Borrowing is taking. Lending is giving. So “Can I borrow your pen?” and “Can you lend me your pen?” are the same request wearing different clothes.

When my students get stuck, I tell them to picture a library. You borrow books from the library. The library lends books to you. Nobody has ever walked into a library and lent a book off the shelf. If that mental image sticks, you’ve got it.

And yes, I lent my brother fifty dollars once. Still waiting.

Fun and funny

Careful with this one, because getting it wrong doesn’t just sound off. It changes your meaning.

Fun means you enjoyed something. Funny means it made you laugh. A beach day is fun. A comedian is funny. Simple enough, until someone says “the party was funny” and I have to ask what exactly happened at this party. A clown showed up? Someone fell in the pool?

If you enjoyed it, it was fun. Save funny for things that actually make people laugh.

Remember and remind

Remembering happens inside your own head. Reminding comes from outside.

I can’t remember her name. Nobody’s helping me here; my brain is just failing on its own.

Can you remind me to call the dentist? Now I’m asking for outside help.

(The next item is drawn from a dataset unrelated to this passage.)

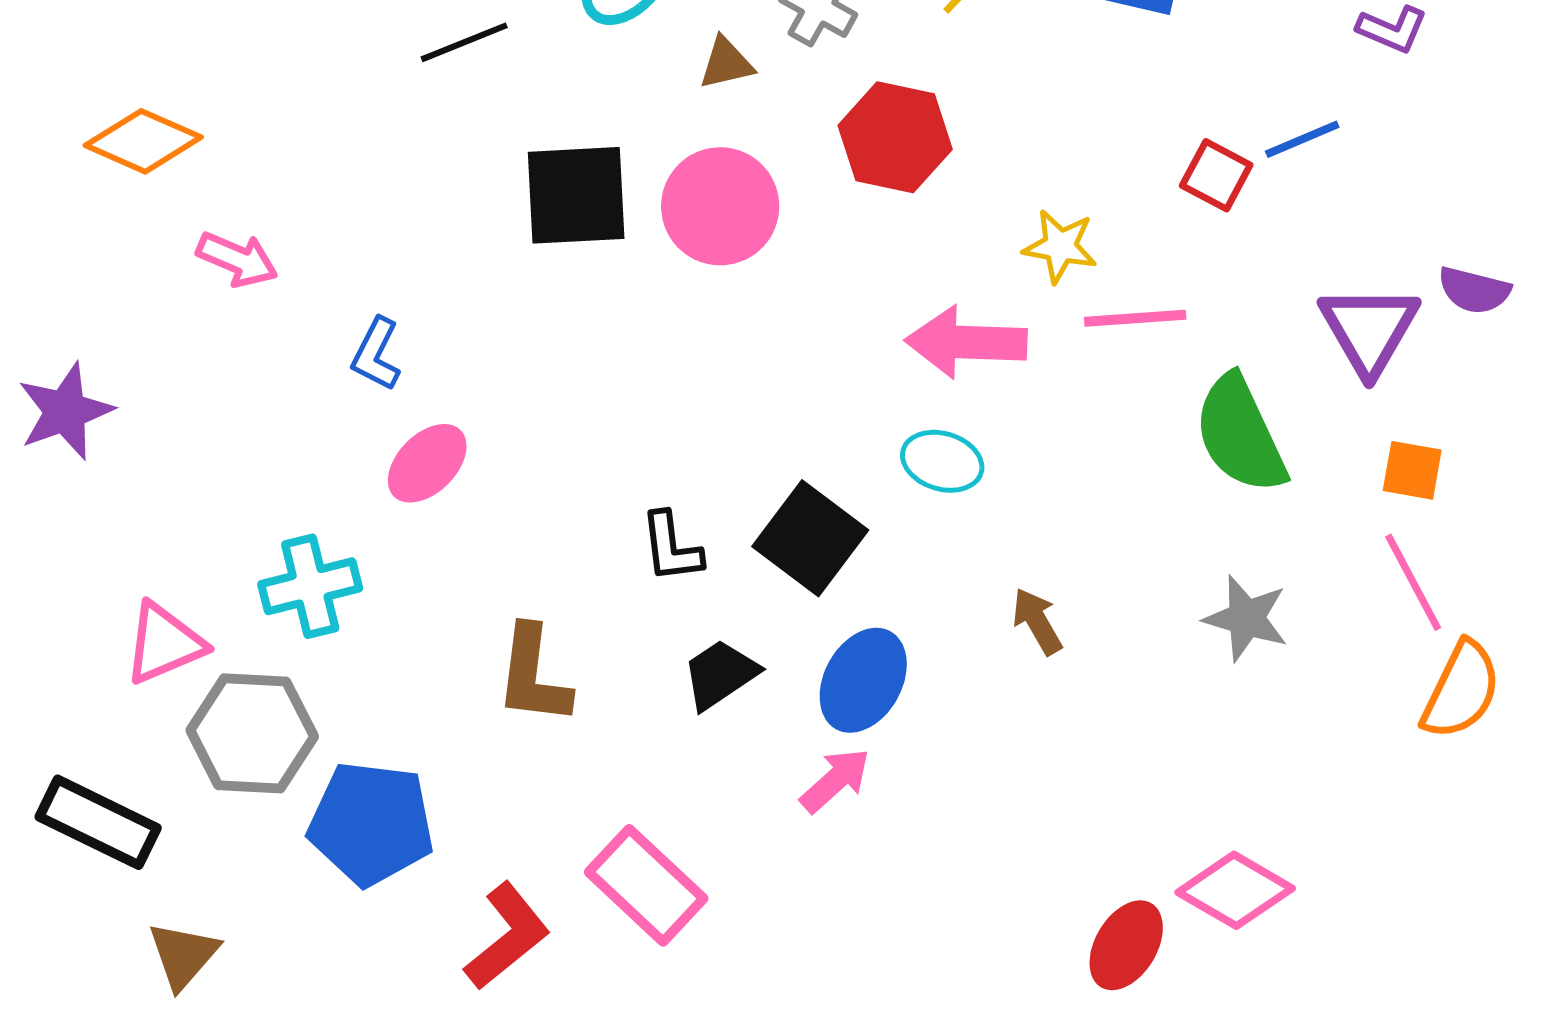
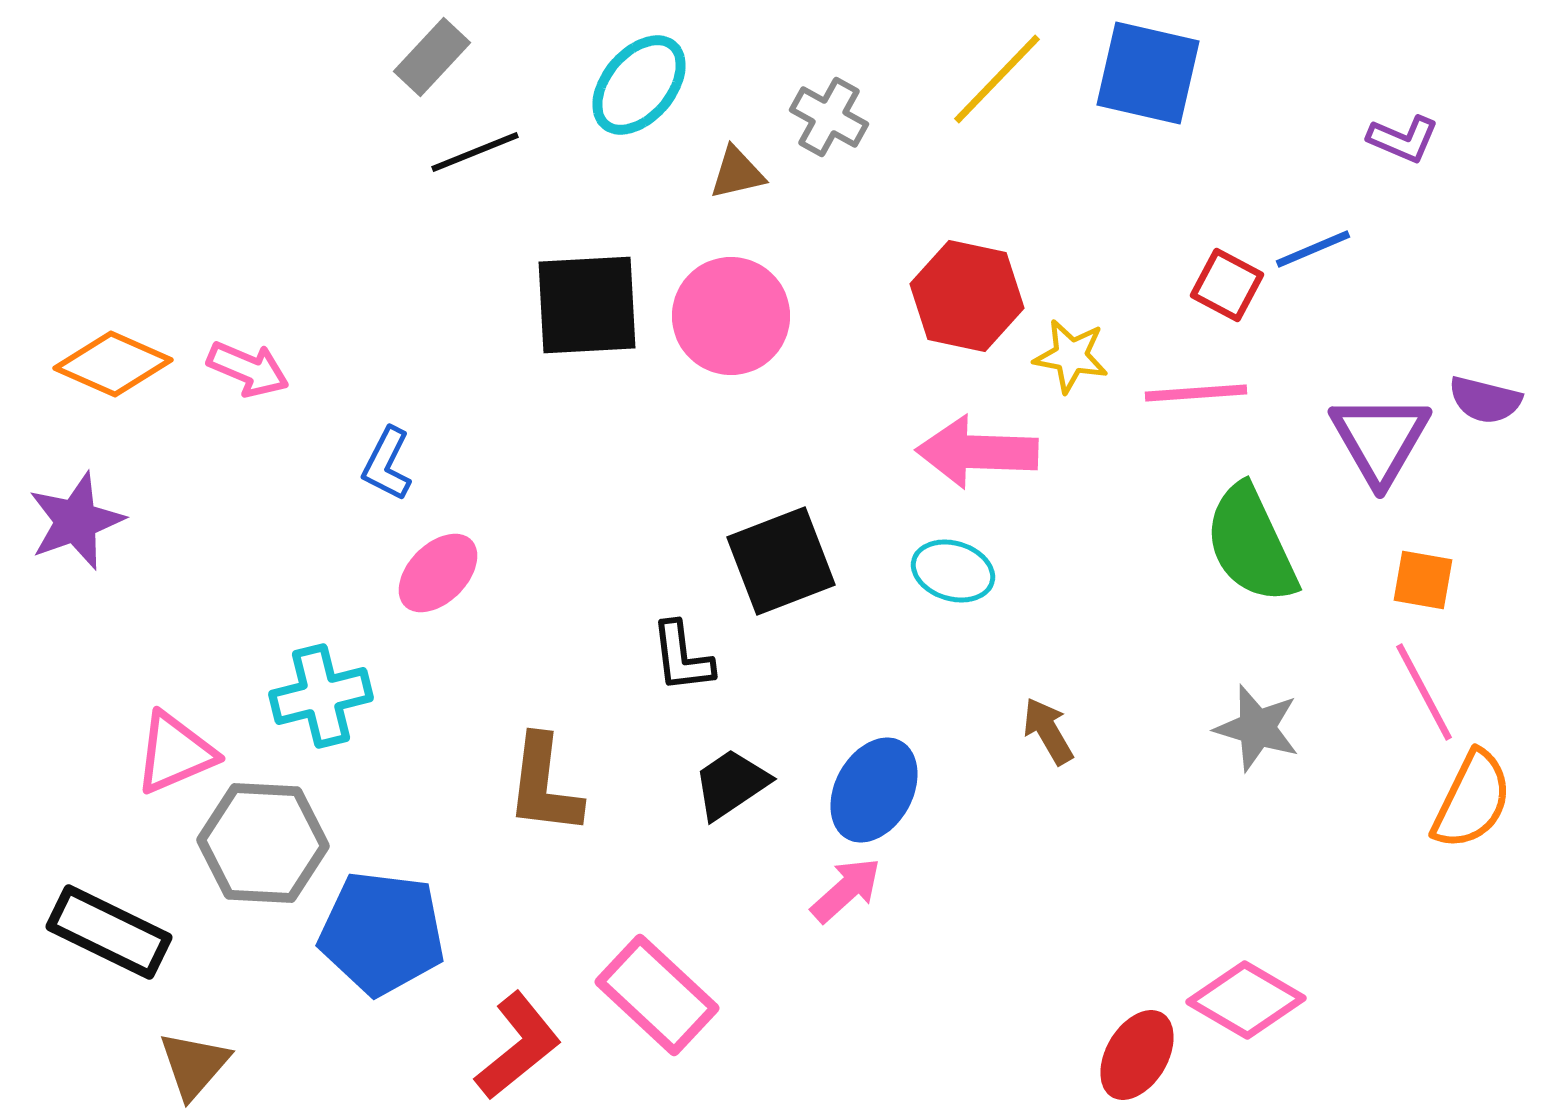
red hexagon: (895, 137) -> (967, 296), moved
orange diamond: (143, 141) -> (113, 364), moved
pink line: (1135, 318) -> (1196, 393), moved
black square: (810, 538) -> (781, 561), moved, turned 32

The word itself gives you a clue: remind is basically “re-mind,” putting something back into your mind. A song can remind you of your hometown. Your phone can remind you about a meeting. But when you manage it alone, you remember.

Hear and listen

You hear things by accident. You listen on purpose.

Sound reaches your ears whether you want it to or not; that’s hearing. Listening means you chose to pay attention. This is exactly why “I can hear you, but I wasn’t listening” is a perfectly logical sentence, and also why my wife says it to me more often than I’d like to admit.

One more detail: listen almost always needs “to.” You listen to music, listen to a podcast, listen to your teacher. Ideally.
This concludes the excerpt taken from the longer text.